- _PROMPT_
Copy exactly the lines from the one containing "Segment every instance" through the last line of the records below, both included, and leave out the pictures.

- _ENTRIES SHOWN_
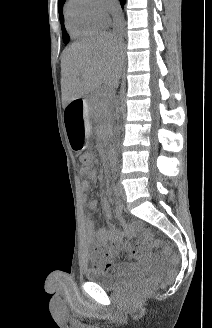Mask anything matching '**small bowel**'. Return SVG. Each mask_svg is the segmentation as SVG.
<instances>
[{
    "mask_svg": "<svg viewBox=\"0 0 212 328\" xmlns=\"http://www.w3.org/2000/svg\"><path fill=\"white\" fill-rule=\"evenodd\" d=\"M81 174L88 176L92 182H96L98 180V172L96 170H94L93 173ZM90 181L83 180L80 183V190L86 206L85 225L88 237L93 244L94 253L92 259L94 264L101 267L103 271L107 273L124 274L138 269L147 262L150 256L148 247L141 244L131 245L130 243H124L125 237H131L136 233L138 228L137 224L133 221H125L119 217L120 224L124 228L123 232H121L118 227L113 224L109 225L107 228L96 227L92 219V212L96 209L97 204L95 201L89 200L88 198V193L91 187ZM101 208L105 217L111 218V207L107 200L102 201ZM117 209L118 212H120L122 206L118 204ZM122 249L133 256L136 262H117L116 258Z\"/></svg>",
    "mask_w": 212,
    "mask_h": 328,
    "instance_id": "small-bowel-1",
    "label": "small bowel"
}]
</instances>
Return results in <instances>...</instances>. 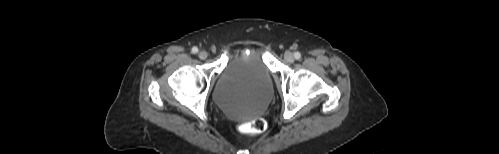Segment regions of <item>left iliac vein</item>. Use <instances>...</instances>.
Segmentation results:
<instances>
[{"label":"left iliac vein","mask_w":499,"mask_h":154,"mask_svg":"<svg viewBox=\"0 0 499 154\" xmlns=\"http://www.w3.org/2000/svg\"><path fill=\"white\" fill-rule=\"evenodd\" d=\"M285 59L288 61V62H293L294 61V55L292 52L290 51H287L284 55Z\"/></svg>","instance_id":"obj_1"}]
</instances>
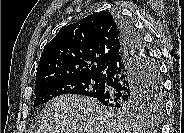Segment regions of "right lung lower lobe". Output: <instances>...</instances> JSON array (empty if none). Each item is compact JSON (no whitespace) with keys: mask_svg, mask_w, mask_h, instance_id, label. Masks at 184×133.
<instances>
[{"mask_svg":"<svg viewBox=\"0 0 184 133\" xmlns=\"http://www.w3.org/2000/svg\"><path fill=\"white\" fill-rule=\"evenodd\" d=\"M116 19L121 29V47L103 73V91L94 97L109 107L142 101L151 81L147 55L150 51L129 22L120 15H116Z\"/></svg>","mask_w":184,"mask_h":133,"instance_id":"right-lung-lower-lobe-1","label":"right lung lower lobe"}]
</instances>
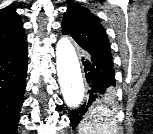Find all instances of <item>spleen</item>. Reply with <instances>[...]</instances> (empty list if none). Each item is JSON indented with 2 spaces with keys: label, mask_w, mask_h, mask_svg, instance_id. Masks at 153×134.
<instances>
[{
  "label": "spleen",
  "mask_w": 153,
  "mask_h": 134,
  "mask_svg": "<svg viewBox=\"0 0 153 134\" xmlns=\"http://www.w3.org/2000/svg\"><path fill=\"white\" fill-rule=\"evenodd\" d=\"M114 112L104 104H94L79 125V134H116L117 120Z\"/></svg>",
  "instance_id": "1"
}]
</instances>
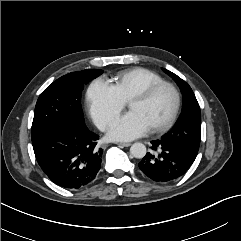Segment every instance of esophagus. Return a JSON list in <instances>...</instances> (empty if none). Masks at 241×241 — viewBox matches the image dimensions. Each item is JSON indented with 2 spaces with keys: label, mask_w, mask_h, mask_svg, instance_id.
Masks as SVG:
<instances>
[{
  "label": "esophagus",
  "mask_w": 241,
  "mask_h": 241,
  "mask_svg": "<svg viewBox=\"0 0 241 241\" xmlns=\"http://www.w3.org/2000/svg\"><path fill=\"white\" fill-rule=\"evenodd\" d=\"M117 144L124 147H129L131 145V143H126V142H119Z\"/></svg>",
  "instance_id": "esophagus-1"
}]
</instances>
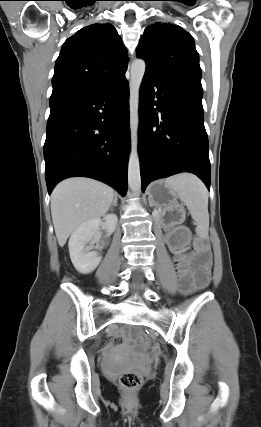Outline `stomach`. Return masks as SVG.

- _EXERCISE RESULT_
Segment every instance of esophagus. Return a JSON list in <instances>...</instances> (empty if none). Masks at 241×241 — viewBox matches the image dimensions. Each item is JSON indented with 2 spaces with keys: label, mask_w, mask_h, mask_svg, instance_id.
Masks as SVG:
<instances>
[{
  "label": "esophagus",
  "mask_w": 241,
  "mask_h": 241,
  "mask_svg": "<svg viewBox=\"0 0 241 241\" xmlns=\"http://www.w3.org/2000/svg\"><path fill=\"white\" fill-rule=\"evenodd\" d=\"M117 144L124 147H129L131 145V143H126V142H119Z\"/></svg>",
  "instance_id": "esophagus-1"
}]
</instances>
Outline `stomach`. Return masks as SVG.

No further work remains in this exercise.